Microsoft has hired Morgan Stanley to advise it on selling the digital unit, according the Financial Times, which goes onto cite Publicis as a potential buyer. It quotes Publicis CEO Maurice Levy as suggesting there's a window right now in which it could raise money, although he doesn't specifically address Razorfish.

"Obviously if we can take advantage of the current situation to be ready to take these things, it's good," he told the paper. Any Publicis deal would boost the holding company's share of revenue from digital from its 2008 portion of 19%; already it has more than the Big Four holding company average of 16%. Digital services was one of the main growth drivers this past year for the giant ad holding companies.

Holding companies have circled the shop since the software giant purchased it and, in some cases, even explored whether certain assets could be -raded to achieve a sale. Last August, Ad Age reported WPP was exploring whether a deal could include its sending its 24/7 Real Media ad serving unit to Microsoft in exchange for Razorfish. One potential barrier was Microsoft's asking price for the agency.

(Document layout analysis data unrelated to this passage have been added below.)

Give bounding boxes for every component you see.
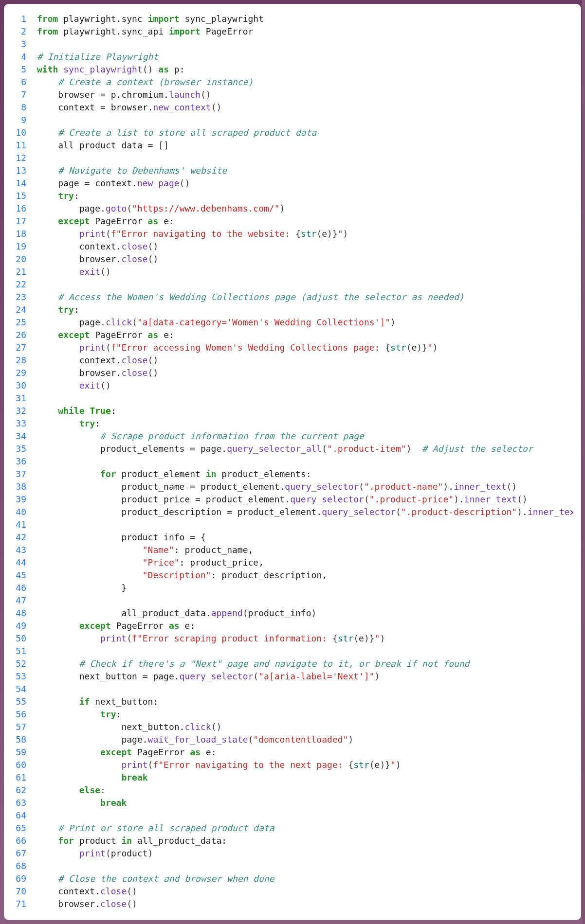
token-kw: import [148, 14, 180, 24]
token-pun: ( [253, 671, 258, 681]
token-pln [37, 785, 79, 795]
token-pln [37, 570, 143, 580]
token-type: str [301, 229, 317, 239]
line-number: 39 [9, 493, 37, 506]
code-text: try: [37, 708, 573, 721]
token-kw: try [79, 418, 95, 428]
code-text: page.click("a[data-category='Women's Wed… [37, 316, 573, 329]
code-text: except PageError as e: [37, 329, 573, 341]
code-line: 3 [9, 38, 573, 51]
code-text: } [37, 582, 573, 594]
token-str: "domcontentloaded" [253, 734, 348, 745]
token-fn: close [121, 368, 147, 378]
token-kw: from [37, 26, 58, 36]
token-pln [37, 330, 58, 340]
line-number: 56 [9, 708, 37, 721]
line-number: 36 [9, 455, 37, 468]
token-fn: close [121, 254, 147, 264]
token-pln: product_info = { [37, 532, 206, 542]
line-number: 63 [9, 797, 37, 809]
token-pln: playwright.sync [58, 14, 147, 24]
token-pun: ) [443, 481, 448, 492]
token-str: "a[data-category='Women's Wedding Collec… [137, 317, 390, 327]
token-pun: ( [364, 494, 369, 504]
code-text: product_name = product_element.query_sel… [37, 480, 573, 493]
token-pln: context. [37, 241, 121, 251]
token-pln: product_description = product_element. [37, 507, 322, 517]
code-line: 67 print(product) [9, 847, 573, 860]
code-line: 2from playwright.sync_api import PageErr… [9, 25, 573, 38]
line-number: 33 [9, 417, 37, 430]
line-number: 31 [9, 392, 37, 405]
code-text: while True: [37, 405, 573, 417]
token-pln [37, 127, 58, 138]
token-pun: ( [132, 317, 137, 327]
code-line: 1from playwright.sync import sync_playwr… [9, 13, 573, 25]
token-pln: next_button: [90, 696, 158, 707]
token-kw: break [100, 798, 127, 808]
code-text: break [37, 797, 573, 809]
line-number: 67 [9, 847, 37, 860]
token-bool: True [90, 406, 110, 416]
token-pln [37, 696, 79, 707]
code-line: 68 [9, 860, 573, 872]
code-line: 11 all_product_data = [] [9, 139, 573, 152]
token-pln [58, 64, 63, 74]
token-str: "a[aria-label='Next']" [258, 671, 374, 681]
token-pun: () [148, 355, 159, 365]
token-cmt: # Check if there's a "Next" page and nav… [79, 658, 470, 669]
token-fn: wait_for_load_state [148, 734, 248, 745]
token-str: "Description" [143, 570, 211, 580]
token-fn: exit [79, 380, 100, 391]
token-pln: playwright.sync_api [58, 26, 169, 36]
code-line: 21 exit() [9, 266, 573, 278]
token-fn: append [211, 608, 243, 618]
code-line: 36 [9, 455, 573, 468]
code-line: 69 # Close the context and browser when … [9, 872, 573, 885]
token-fn: inner_text [528, 507, 573, 517]
token-pun: () [201, 89, 211, 100]
code-line: 43 "Name": product_name, [9, 544, 573, 556]
code-line: 14 page = context.new_page() [9, 177, 573, 190]
token-pln: all_product_data = [] [37, 140, 169, 150]
code-line: 56 try: [9, 708, 573, 721]
token-str: ".product-description" [401, 507, 517, 517]
code-line: 38 product_name = product_element.query_… [9, 480, 573, 493]
token-pun: ) [406, 444, 412, 454]
code-line: 17 except PageError as e: [9, 215, 573, 228]
token-pln [37, 621, 79, 631]
token-pln [85, 406, 90, 416]
token-kw: for [100, 469, 116, 479]
token-pun: ) [396, 760, 401, 770]
token-pln: : product_name, [174, 545, 254, 555]
token-pln [37, 216, 58, 226]
line-number: 21 [9, 266, 37, 278]
token-pln [37, 798, 100, 808]
token-kw: in [121, 835, 132, 846]
token-kw: as [158, 64, 169, 74]
token-pun: ( [353, 633, 359, 643]
code-line: 53 next_button = page.query_selector("a[… [9, 670, 573, 683]
token-pln [37, 342, 79, 353]
code-line: 49 except PageError as e: [9, 620, 573, 632]
code-text: print(f"Error navigating to the website:… [37, 228, 573, 240]
line-number: 8 [9, 101, 37, 114]
token-str: ".product-item" [327, 444, 406, 454]
token-cmt: # Create a list to store all scraped pro… [58, 127, 316, 138]
token-pln [37, 292, 58, 302]
code-text: from playwright.sync import sync_playwri… [37, 13, 573, 25]
token-pln [37, 835, 58, 846]
code-text: # Initialize Playwright [37, 51, 573, 63]
code-text [37, 114, 573, 126]
token-pln: : [74, 304, 79, 315]
token-pln: . [448, 481, 454, 492]
token-pln: product_elements = page. [37, 444, 227, 454]
code-line: 66 for product in all_product_data: [9, 835, 573, 847]
code-text: context.close() [37, 240, 573, 253]
code-text [37, 809, 573, 822]
token-kw: import [169, 26, 201, 36]
token-pln: : [111, 406, 116, 416]
code-text [37, 860, 573, 872]
code-line: 31 [9, 392, 573, 405]
line-number: 13 [9, 164, 37, 177]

Razorfish was one of three units Microsoft acquired with aQuantive; the other two are ad network DrivePM and ad-serving company Atlas. A year ago the price floated for Razorifsh hovered around $800 million. Today the FT reports it has likely dropped to $600 million.

Since Microsoft acquired it, the agency has shortened its name from Avenue A/Razorfish to simply Razorfish and expanded globally. It is now in 20 countries, although most of its revenue, as of 2007 came from the U.S., according to the Ad Age DataCenter's ranking of agencies. In 2008, DataCenter figures peg its domestic revenue as 317 million, up 6% from the year before.